Stored records →
◆ ◆ ◆ ◆

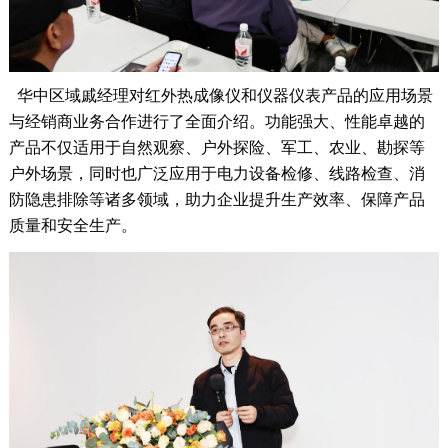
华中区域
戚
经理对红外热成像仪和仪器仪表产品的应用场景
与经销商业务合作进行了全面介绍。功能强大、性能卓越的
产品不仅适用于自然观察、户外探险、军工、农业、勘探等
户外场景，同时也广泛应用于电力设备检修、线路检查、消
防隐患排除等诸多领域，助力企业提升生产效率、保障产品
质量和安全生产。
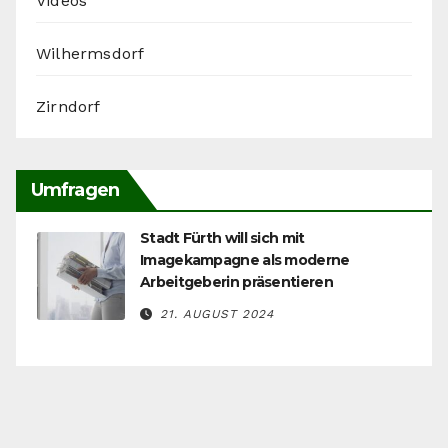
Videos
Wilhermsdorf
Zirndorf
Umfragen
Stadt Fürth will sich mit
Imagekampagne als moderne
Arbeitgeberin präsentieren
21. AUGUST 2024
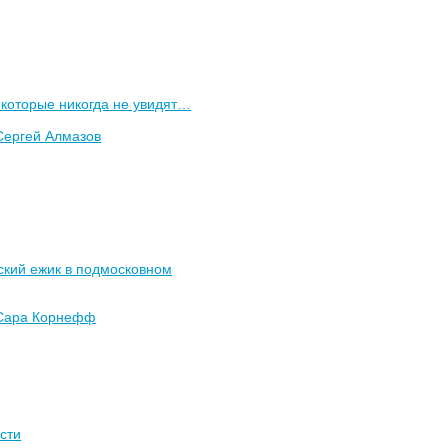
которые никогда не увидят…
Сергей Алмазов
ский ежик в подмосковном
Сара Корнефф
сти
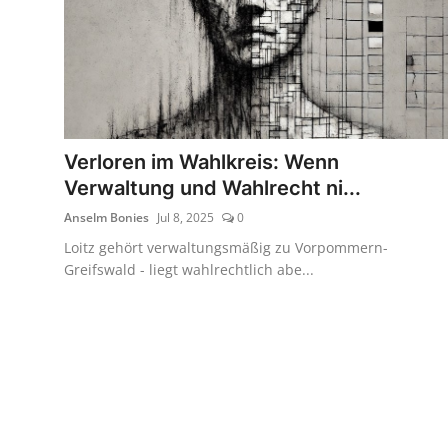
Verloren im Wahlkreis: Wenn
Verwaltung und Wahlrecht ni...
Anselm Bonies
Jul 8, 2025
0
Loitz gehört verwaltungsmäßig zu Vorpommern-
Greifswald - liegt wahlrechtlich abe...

◆ ◆ ◆ ◆

Assignment → All of the data gets printed again exactly; the pictures do not.

Response for this exercise →
华中区域
戚
经理对红外热成像仪和仪器仪表产品的应用场景
与经销商业务合作进行了全面介绍。功能强大、性能卓越的
产品不仅适用于自然观察、户外探险、军工、农业、勘探等
户外场景，同时也广泛应用于电力设备检修、线路检查、消
防隐患排除等诸多领域，助力企业提升生产效率、保障产品
质量和安全生产。
Videos
Wilhermsdorf
Zirndorf
Umfragen
Stadt Fürth will sich mit
Imagekampagne als moderne
Arbeitgeberin präsentieren
21. AUGUST 2024
которые никогда не увидят…
Сергей Алмазов
ский ежик в подмосковном
Сара Корнефф
сти
Verloren im Wahlkreis: Wenn
Verwaltung und Wahlrecht ni...
Anselm Bonies
Jul 8, 2025
0
Loitz gehört verwaltungsmäßig zu Vorpommern-
Greifswald - liegt wahlrechtlich abe...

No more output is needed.